A report by Texaco sub-contractor Woodward Clyde, the U.S.-based company that did the clean-up, clearly indicates that the results fell far short of what Texaco claimed at the time and what Chevron today continues to maintain today.

According to the Woodward-Clyde report:

  • Texaco agreed under its contract with Ecuador's government to "remediate" only 130 of its 356 well sites to obtain a legal release from government claims. At the 130 wells sites, it identified the existence of 250 unlined waste pits, which were used to permanently dump toxic sludge when wells were drilled – a violation of customary industry practice and environmental laws in both the U.S. and Ecuador.
  • Of the 250 waste pits identified, Texaco actually touched only 162 of them.

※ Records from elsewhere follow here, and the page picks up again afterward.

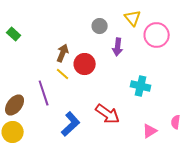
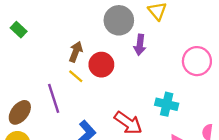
gray circle: (100, 26) -> (119, 20), size x1.6
pink circle: (157, 35) -> (197, 61), moved
cyan cross: (141, 86) -> (167, 104), moved

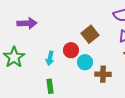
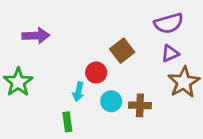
cyan arrow: (50, 58) -> (78, 92), moved
cyan circle: (85, 62) -> (111, 101), moved

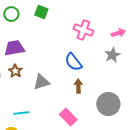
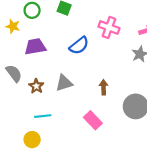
blue semicircle: (73, 62) -> (79, 46), moved, turned -90
brown star: (15, 71) -> (36, 86), moved

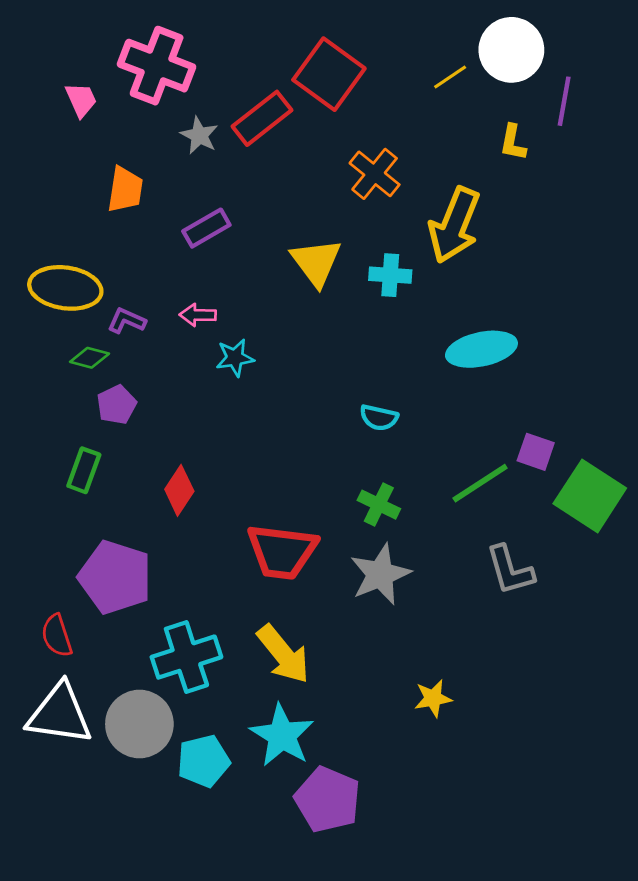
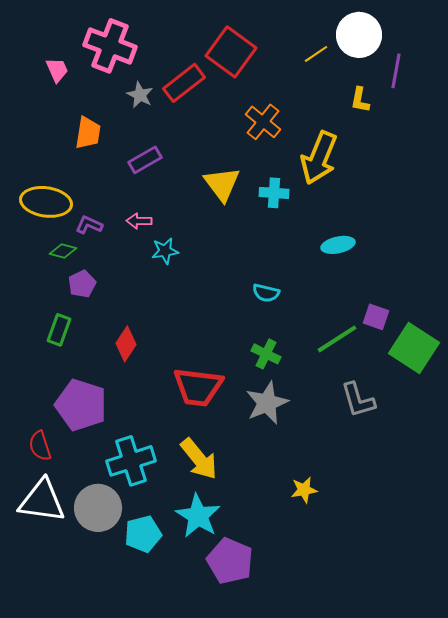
cyan ellipse: (481, 349) -> (338, 245), size x0.7

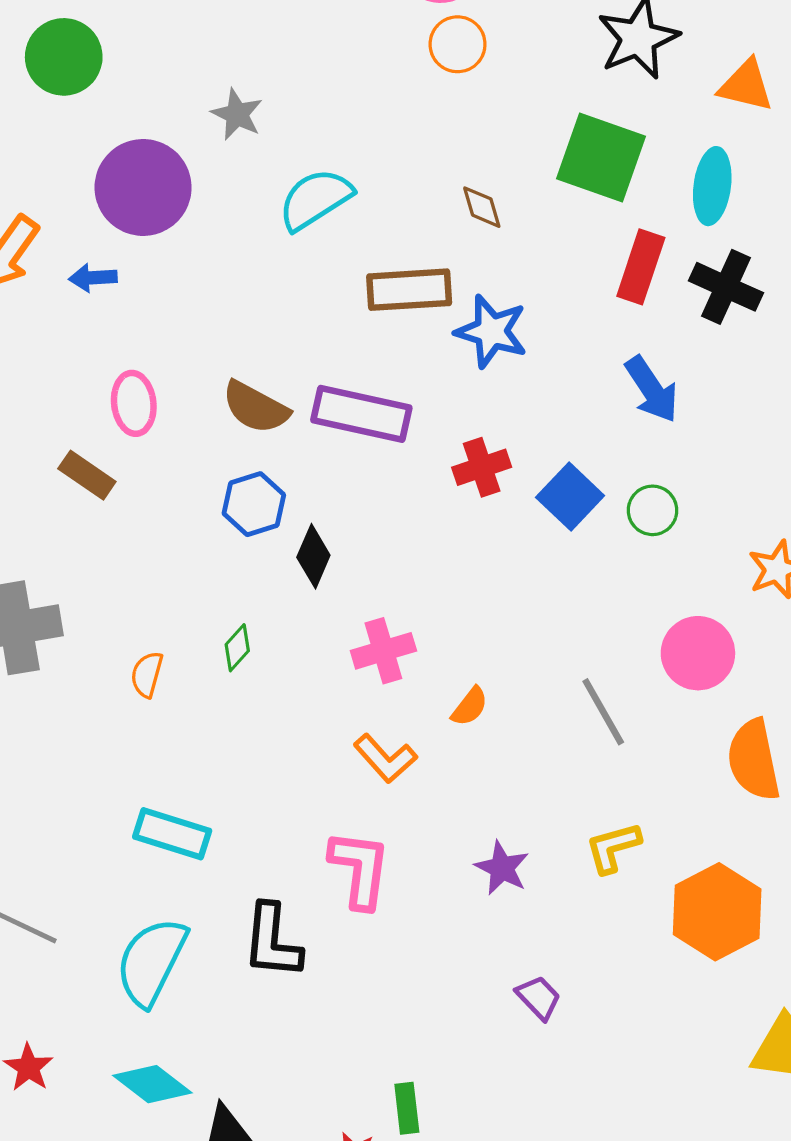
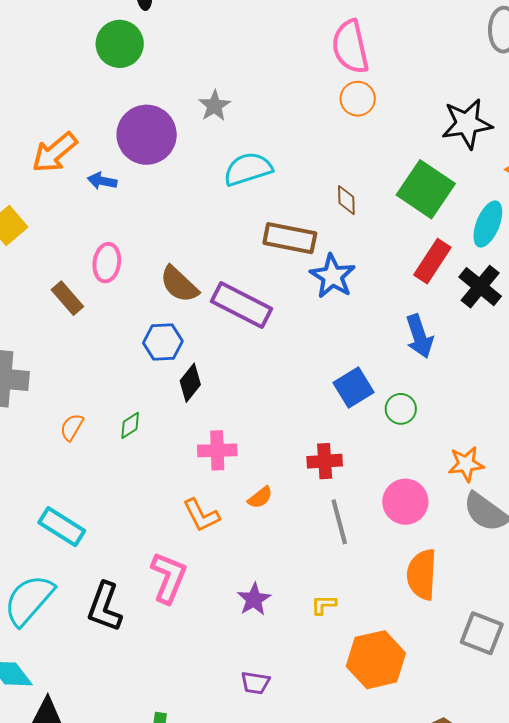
red cross: (482, 467) -> (325, 461), moved
yellow L-shape: (613, 848) -> (324, 605), size x0.7
purple trapezoid: (539, 998) -> (255, 683), turned 128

Texaco claimed he other 88 pits were being "used" by the local community, despite the fact they were filled with toxic oil sludge. (No evidence has ever been produced by Texaco or Chevron that any pit was actually being "used" by the local community other than what its engineers claimed at the time.)
  • The 88 pits were designated "No Further Action" based on a "visual" inspection of the pit. No soil or water sampling was done to determine if the pit was actually contaminated with hydrocarbons – a clear violation of scientific protocol and of Texaco's legal obligations under its clean-up contract with the government.
  • Even worse for Chevron, the 250 pits identified was a gross undercount. During the trial, the court found 379 pits at the same 130 sites – or 129 more pits than Texaco had claimed at the time that it was obligated to remediate.
  • Texaco thus moved dirt at only 43% of the 379 pits that it was obligated to "remediate" even though it received credit for cleaning all 379 pits to receive its legal release, according to Fajardo.

In September of last year, the two Texaco lawyers who negotiated and supervised the clean-up – American Ricardo Reis-Veiga and Ecuadorian Rodrigo Perez Pallares – were hit with a criminal indictment for lying about the remediation results. Seven key government officials with whom they worked closely at the time were also indicted.

Both Reis Veiga and Perez Pallares continue to work for Chevron. Both have played instrumental roles in supervising Chevron's defense in the current civil trial where their previous conduct relating to the remediation is at issue.

The lawsuit charges that Texaco dumped more than 18 billion gallons of toxic waste into Amazon waterways and abandoned more than 900 large waste pits gouged out of the jungle floor, creating one of the worst oil-related environmental catastrophes in the world. The $27 billion in damages is more than the company's record-breaking profits in 2008.

More than 62,000 chemical sampling results are in evidence. The court expert found the sampling results prove that 100% of the inspected sites, which cover an area roughly the size of Rhode Island, show illegal levels of toxic hydrocarbons in the soil.

A final decision by Judge Juan Nunez is expected later this year.